Scientific PDF with Complex Tables and Figures

This example highlights how Datalab accurately parses a scientific document containing multi-level tables, matrices, and embedded charts — a notoriously difficult test for document understanding systems.

Blocks View

Displays structured document elements — tables, figures, paragraphs — as modular “blocks,” each derived from Datalab’s JSON output. Every block includes citations that map extracted text or data back to exact regions in the original PDF, ensuring full traceability. These blocks can be programmatically accessed, reordered, or filtered for downstream workflows such as model training, analysis, or dataset creation.

Markdown Output (with LaTeX)

Provides a clean, human-readable rendering of the paper that preserves structure, mathematical notation, and figure captions. Tables with merged headers are reconstructed with correct alignment and hierarchy, while equations are output as LaTeX, enabling accurate reproduction of formulas in downstream systems or markdown renderers.

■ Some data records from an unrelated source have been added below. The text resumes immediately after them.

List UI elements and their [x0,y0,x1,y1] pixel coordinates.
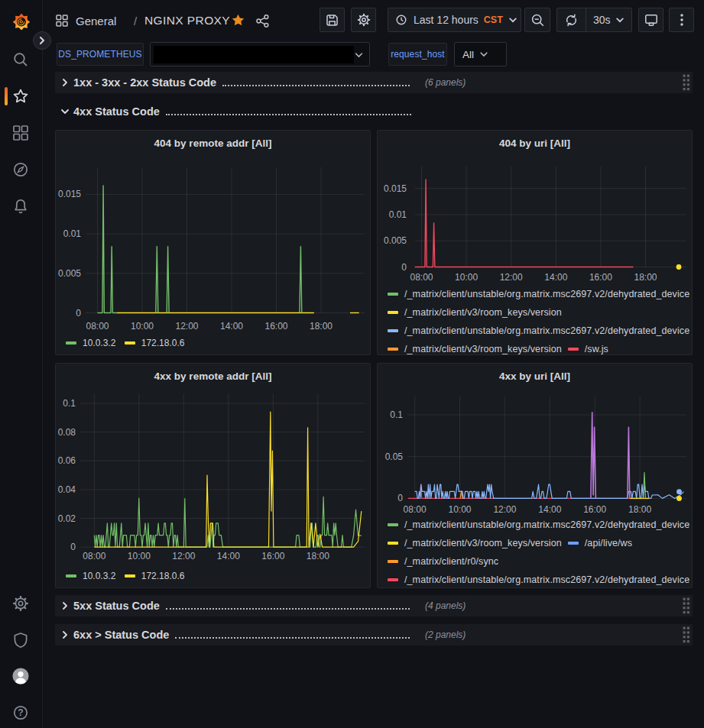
svg-text:08:00: 08:00 [404,504,427,515]
svg-text:10:00: 10:00 [448,504,471,515]
svg-text:18:00: 18:00 [310,321,333,332]
svg-text:18:00: 18:00 [628,504,651,515]
svg-text:14:00: 14:00 [538,504,561,515]
svg-text:10:00: 10:00 [455,272,478,283]
svg-text:16:00: 16:00 [261,551,284,561]
svg-text:0.1: 0.1 [390,409,403,420]
svg-text:12:00: 12:00 [500,272,523,283]
svg-text:08:00: 08:00 [83,551,105,561]
svg-text:0.015: 0.015 [58,189,81,199]
svg-text:0.005: 0.005 [384,235,407,246]
svg-text:10:00: 10:00 [128,551,151,561]
svg-text:0.06: 0.06 [58,455,76,466]
svg-text:0.05: 0.05 [385,451,404,462]
svg-text:0.08: 0.08 [58,427,76,438]
svg-text:08:00: 08:00 [410,272,433,283]
svg-text:0.01: 0.01 [63,228,82,239]
svg-text:10:00: 10:00 [131,321,154,332]
svg-text:0.01: 0.01 [389,209,407,220]
svg-text:14:00: 14:00 [217,551,240,561]
svg-text:16:00: 16:00 [583,504,606,515]
svg-text:0.005: 0.005 [58,268,81,279]
svg-text:14:00: 14:00 [220,321,243,332]
svg-text:18:00: 18:00 [634,272,657,283]
svg-text:14:00: 14:00 [544,272,567,283]
svg-text:0.015: 0.015 [384,183,407,194]
svg-text:12:00: 12:00 [172,551,195,561]
svg-text:12:00: 12:00 [175,321,198,332]
svg-text:08:00: 08:00 [86,321,109,332]
svg-text:0.02: 0.02 [58,513,76,524]
svg-text:0: 0 [397,493,403,503]
svg-text:16:00: 16:00 [589,272,612,283]
svg-text:12:00: 12:00 [493,504,516,515]
svg-text:0: 0 [70,542,76,552]
svg-text:0.1: 0.1 [63,398,76,409]
svg-text:0.04: 0.04 [58,484,76,495]
svg-text:0: 0 [76,308,81,319]
svg-text:16:00: 16:00 [264,321,287,332]
svg-text:18:00: 18:00 [307,551,329,561]
svg-text:0: 0 [401,262,407,273]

Scientific PDFs combine dense, multimodal content that traditional OCR systems struggle to interpret.

Datalab’s document parsing models are trained to handle these patterns holistically: preserving layout, reconstructing logical relationships, and maintaining a tight link between every extracted element and its origin. This enables high-fidelity scientific data extraction — suitable for research reproducibility, AI training pipelines, and knowledge graph construction.